# TASK BRIEF
Look at the data below and print exactly the lines from its first line through the line with "Витебск, навсегда осталась скорбной странице"; the pictures stay out of the copy.
── PROVIDED RECORDS
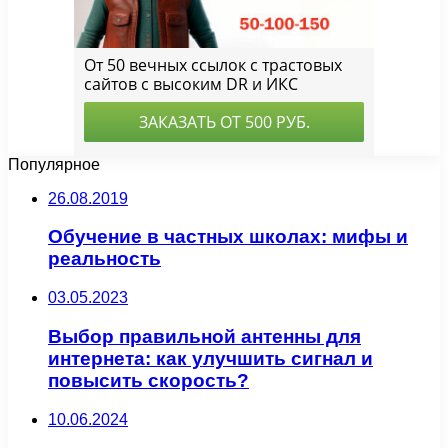
Популярное
26.08.2019
Обучение в частных школах: мифы и
реальность
03.05.2023
Выбор правильной антенны для
интернета: как улучшить сигнал и
повысить скорость?
10.06.2024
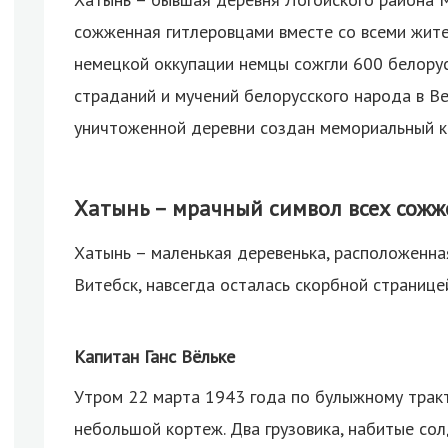
сожженная гитлеровцами вместе со всеми жите
немецкой оккупации немцы сожгли 600 белорус
страданий и мучений белорусского народа в В
уничтоженной деревни создан мемориальный к
Хатынь – мрачный символ всех сожж
Хатынь – маленькая деревенька, расположенна
Витебск, навсегда осталась скорбной странице
Капитан Ганс Вёльке
Утром 22 марта 1943 года по булыжному тракт
небольшой кортеж. Два грузовика, набитые со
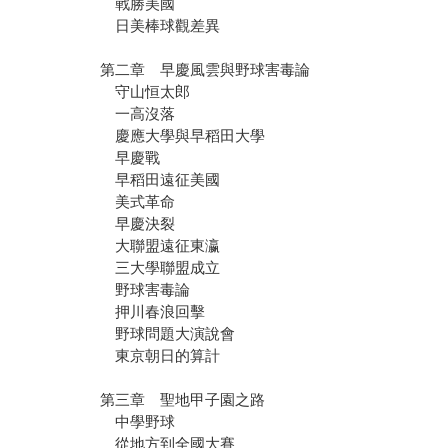
戰勝美國
日美棒球觀差異
第二章 早慶風雲與野球害毒論
守山恒太郎
一高沒落
慶應大學與早稻田大學
早慶戰
早稻田遠征美國
美式革命
早慶決裂
大聯盟遠征東瀛
三大學聯盟成立
野球害毒論
押川春浪回擊
野球問題大演說會
東京朝日的算計
第三章 聖地甲子園之路
中學野球
從地方到全國大賽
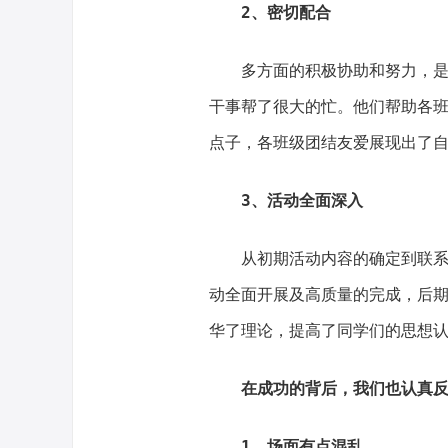
2、密切配合
多方面的积极协助和努力，
干事帮了很大的忙。他们帮助各
点子，各班级团结友爱展现出了
3、活动全面深入
从初期活动内容的确定到联
动全面开展及高质量的完成，后
华了理论，提高了同学们的思想
在成功的背后，我们也认真
1、场面有点混乱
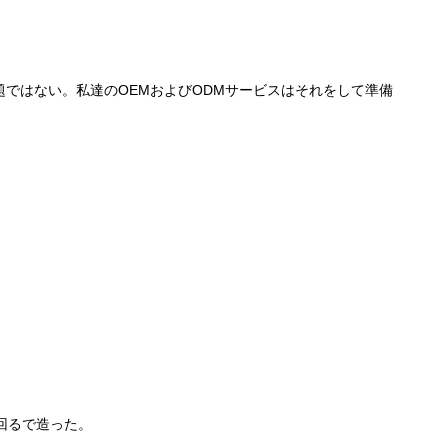
ではない。私達のOEMおよびODMサービスはそれをして準備
回るで造った。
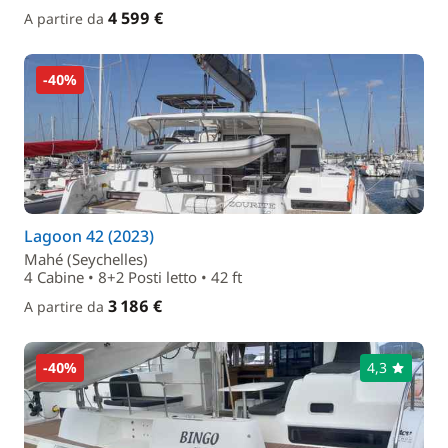
4 599 €
A partire da
-40%
Lagoon 42 (2023)
Mahé (Seychelles)
4 Cabine • 8+2 Posti letto • 42 ft
3 186 €
A partire da
-40%
4,3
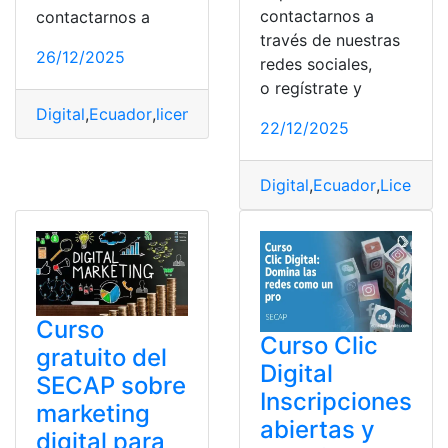
contactarnos a
contactarnos a
través de nuestras
26/12/2025
redes sociales,
o regístrate y
Digital
,
Ecuador
,
licencia
,
lista
,
minutos
,
Rápida
,
Sacar
22/12/2025
Digital
,
Ecuador
,
Licencia
Curso
Curso Clic
gratuito del
Digital
SECAP sobre
Inscripciones
marketing
abiertas y
digital para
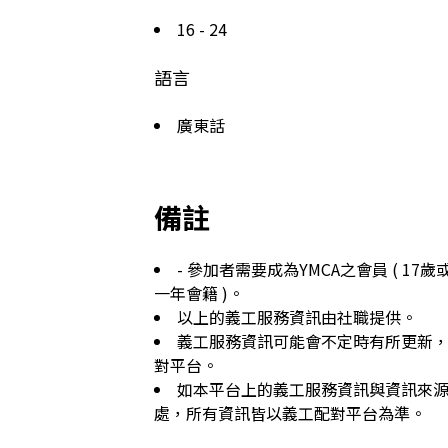
16 - 24
語言
廣東話
備註
- 參加者需要成為YMCA之會員 ( 17歲或
一年會籍 )。
以上的義工服務資訊由社職提供。
義工服務資訊可能會不定時有所更新
對平台。
如本平台上的義工服務資訊與資訊來
處，所有資訊皆以義工配對平台為準。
────
# RESPONSE FOR THIS EXERCISE
Популярное
26.08.2019
Обучение в частных школах: мифы и
реальность
03.05.2023
Выбор правильной антенны для
интернета: как улучшить сигнал и
повысить скорость?
10.06.2024
сожженная гитлеровцами вместе со всеми жите
немецкой оккупации немцы сожгли 600 белорус
страданий и мучений белорусского народа в В
уничтоженной деревни создан мемориальный к
Хатынь – мрачный символ всех сожж
Хатынь – маленькая деревенька, расположенна
Витебск, навсегда осталась скорбной странице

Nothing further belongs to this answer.